Вдруг, Оскар Оффенбахер издал рычание, чем немало удивил всех присутствующих. Он был не из тех, кто выражает свои эмоции подобным образом. Оскар вернулся с войны, полный решимости почтить последнюю волю своего командира, попросившего его выжить и быть счастливым ради павших на поле сражения. По этой причине круглолицый пекарь всегда добродушно посмеивался, шумно ликовал, громко хохотал или тихо хихикал, но никто еще не слышал, чтобы он рычал.
– Законы перестали быть справедливыми! Они используются против тебя… Против всех нас!
В этот момент в дверях появился Самуэль Зильберман, которого никто не ожидал увидеть. Лицо Евы вспыхнуло. «Еще один еврей», – подумала девочка.

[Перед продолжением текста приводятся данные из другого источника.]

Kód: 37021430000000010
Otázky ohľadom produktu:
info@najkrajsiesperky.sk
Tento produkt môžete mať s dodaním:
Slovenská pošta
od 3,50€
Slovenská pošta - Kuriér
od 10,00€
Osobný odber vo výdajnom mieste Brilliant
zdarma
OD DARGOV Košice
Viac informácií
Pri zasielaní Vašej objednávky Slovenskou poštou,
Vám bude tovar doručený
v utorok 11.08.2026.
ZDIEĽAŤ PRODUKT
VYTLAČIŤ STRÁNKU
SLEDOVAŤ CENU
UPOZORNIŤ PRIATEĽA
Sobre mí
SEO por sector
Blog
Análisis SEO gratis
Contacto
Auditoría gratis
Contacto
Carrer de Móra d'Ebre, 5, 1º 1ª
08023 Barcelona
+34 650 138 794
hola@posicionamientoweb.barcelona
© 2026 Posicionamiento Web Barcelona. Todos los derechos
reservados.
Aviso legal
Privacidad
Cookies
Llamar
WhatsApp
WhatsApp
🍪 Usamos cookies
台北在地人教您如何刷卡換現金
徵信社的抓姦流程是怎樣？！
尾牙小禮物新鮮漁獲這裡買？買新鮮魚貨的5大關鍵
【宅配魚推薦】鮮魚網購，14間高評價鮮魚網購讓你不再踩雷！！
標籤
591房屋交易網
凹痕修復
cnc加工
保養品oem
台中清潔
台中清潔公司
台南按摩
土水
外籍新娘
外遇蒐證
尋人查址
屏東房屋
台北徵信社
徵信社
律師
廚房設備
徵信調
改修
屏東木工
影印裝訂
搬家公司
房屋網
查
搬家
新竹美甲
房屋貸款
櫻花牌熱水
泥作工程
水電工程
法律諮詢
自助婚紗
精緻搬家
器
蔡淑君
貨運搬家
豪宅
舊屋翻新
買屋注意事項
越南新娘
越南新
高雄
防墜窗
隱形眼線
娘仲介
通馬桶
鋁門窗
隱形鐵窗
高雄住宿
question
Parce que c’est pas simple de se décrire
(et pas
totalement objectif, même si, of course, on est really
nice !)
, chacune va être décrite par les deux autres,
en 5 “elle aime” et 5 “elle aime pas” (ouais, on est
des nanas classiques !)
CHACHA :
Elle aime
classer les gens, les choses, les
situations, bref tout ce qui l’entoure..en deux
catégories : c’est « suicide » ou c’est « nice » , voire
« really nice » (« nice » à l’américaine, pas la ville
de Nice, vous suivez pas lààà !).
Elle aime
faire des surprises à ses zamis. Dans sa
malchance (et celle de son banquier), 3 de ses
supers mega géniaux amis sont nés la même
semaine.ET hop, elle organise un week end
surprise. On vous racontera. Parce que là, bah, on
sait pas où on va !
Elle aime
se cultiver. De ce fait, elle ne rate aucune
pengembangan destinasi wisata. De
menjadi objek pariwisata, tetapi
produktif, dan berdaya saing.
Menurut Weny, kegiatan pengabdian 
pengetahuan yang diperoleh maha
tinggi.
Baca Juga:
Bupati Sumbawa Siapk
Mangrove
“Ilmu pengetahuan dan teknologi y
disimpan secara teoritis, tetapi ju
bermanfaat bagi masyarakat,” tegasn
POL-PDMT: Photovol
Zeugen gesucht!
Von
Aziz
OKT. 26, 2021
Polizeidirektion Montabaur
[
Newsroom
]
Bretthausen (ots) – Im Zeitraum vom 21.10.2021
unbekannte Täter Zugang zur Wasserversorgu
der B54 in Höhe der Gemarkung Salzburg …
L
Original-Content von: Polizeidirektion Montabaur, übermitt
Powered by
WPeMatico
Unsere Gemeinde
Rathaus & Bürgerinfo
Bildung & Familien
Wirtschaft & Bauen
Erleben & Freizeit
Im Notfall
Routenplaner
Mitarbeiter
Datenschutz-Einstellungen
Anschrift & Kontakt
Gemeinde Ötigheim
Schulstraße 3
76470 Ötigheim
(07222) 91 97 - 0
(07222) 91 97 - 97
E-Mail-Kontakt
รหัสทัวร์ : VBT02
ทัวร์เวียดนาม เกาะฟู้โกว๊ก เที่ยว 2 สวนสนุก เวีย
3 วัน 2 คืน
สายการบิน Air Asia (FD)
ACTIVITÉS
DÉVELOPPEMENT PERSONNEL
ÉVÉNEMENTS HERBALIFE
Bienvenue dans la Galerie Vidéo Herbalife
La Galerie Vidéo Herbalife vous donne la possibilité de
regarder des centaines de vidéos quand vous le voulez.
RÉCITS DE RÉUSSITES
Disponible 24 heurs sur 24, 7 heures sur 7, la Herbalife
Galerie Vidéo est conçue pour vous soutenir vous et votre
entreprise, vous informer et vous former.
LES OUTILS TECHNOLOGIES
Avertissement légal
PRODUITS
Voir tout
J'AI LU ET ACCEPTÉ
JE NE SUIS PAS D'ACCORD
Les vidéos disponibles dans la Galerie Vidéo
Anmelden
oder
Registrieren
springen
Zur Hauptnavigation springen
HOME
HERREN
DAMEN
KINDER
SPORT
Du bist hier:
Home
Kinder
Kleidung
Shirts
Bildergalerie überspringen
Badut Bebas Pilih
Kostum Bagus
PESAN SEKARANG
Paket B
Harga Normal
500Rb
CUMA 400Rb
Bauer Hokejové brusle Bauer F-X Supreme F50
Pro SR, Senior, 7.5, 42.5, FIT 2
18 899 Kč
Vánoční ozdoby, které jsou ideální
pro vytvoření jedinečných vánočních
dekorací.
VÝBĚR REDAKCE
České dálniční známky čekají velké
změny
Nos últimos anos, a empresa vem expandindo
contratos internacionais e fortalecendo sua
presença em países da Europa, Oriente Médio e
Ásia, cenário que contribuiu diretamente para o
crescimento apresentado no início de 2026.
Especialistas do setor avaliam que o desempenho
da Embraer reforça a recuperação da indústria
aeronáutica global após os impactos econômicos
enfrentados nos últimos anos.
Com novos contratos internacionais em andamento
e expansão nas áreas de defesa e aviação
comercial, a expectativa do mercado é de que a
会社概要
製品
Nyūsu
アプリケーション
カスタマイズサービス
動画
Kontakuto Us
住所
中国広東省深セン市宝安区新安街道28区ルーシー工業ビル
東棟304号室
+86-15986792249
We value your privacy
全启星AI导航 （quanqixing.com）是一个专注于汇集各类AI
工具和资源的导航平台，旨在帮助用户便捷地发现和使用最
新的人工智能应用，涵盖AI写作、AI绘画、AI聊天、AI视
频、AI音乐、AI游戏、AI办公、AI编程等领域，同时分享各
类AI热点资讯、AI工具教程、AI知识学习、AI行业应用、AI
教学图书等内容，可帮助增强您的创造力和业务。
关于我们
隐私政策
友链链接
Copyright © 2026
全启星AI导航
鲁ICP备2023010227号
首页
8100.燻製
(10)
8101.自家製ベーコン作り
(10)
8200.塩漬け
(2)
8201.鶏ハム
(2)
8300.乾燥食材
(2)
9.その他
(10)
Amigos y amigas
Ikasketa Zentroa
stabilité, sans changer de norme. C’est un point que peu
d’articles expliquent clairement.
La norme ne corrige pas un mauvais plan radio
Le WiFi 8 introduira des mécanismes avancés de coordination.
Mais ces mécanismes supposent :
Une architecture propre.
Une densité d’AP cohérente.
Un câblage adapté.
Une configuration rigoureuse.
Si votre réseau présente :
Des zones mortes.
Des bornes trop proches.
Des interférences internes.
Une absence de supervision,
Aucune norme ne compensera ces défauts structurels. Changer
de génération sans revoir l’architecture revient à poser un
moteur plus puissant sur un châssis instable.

– Господин Бибер, мы с женой только что услышали о вашей потере. Мы бы хотели как-то помочь вам. – Самуэл наклонился к Биберу. – Мы знаем, как вы помогаете другим, поэтому позвольте нам помочь вам, – шепнул он.
Схватив седоволосого бакалейщика за плечо, Клемпнер развернул его к себе.
– Я знаю, что ты задумал! – крикнул он. – Хочешь предложить кредит в своем магазине, да?
– Вовсе нет. Просто мой раввин наверняка знает этого банкира, и, возможно, ему удастся уговорить его смягчить условия.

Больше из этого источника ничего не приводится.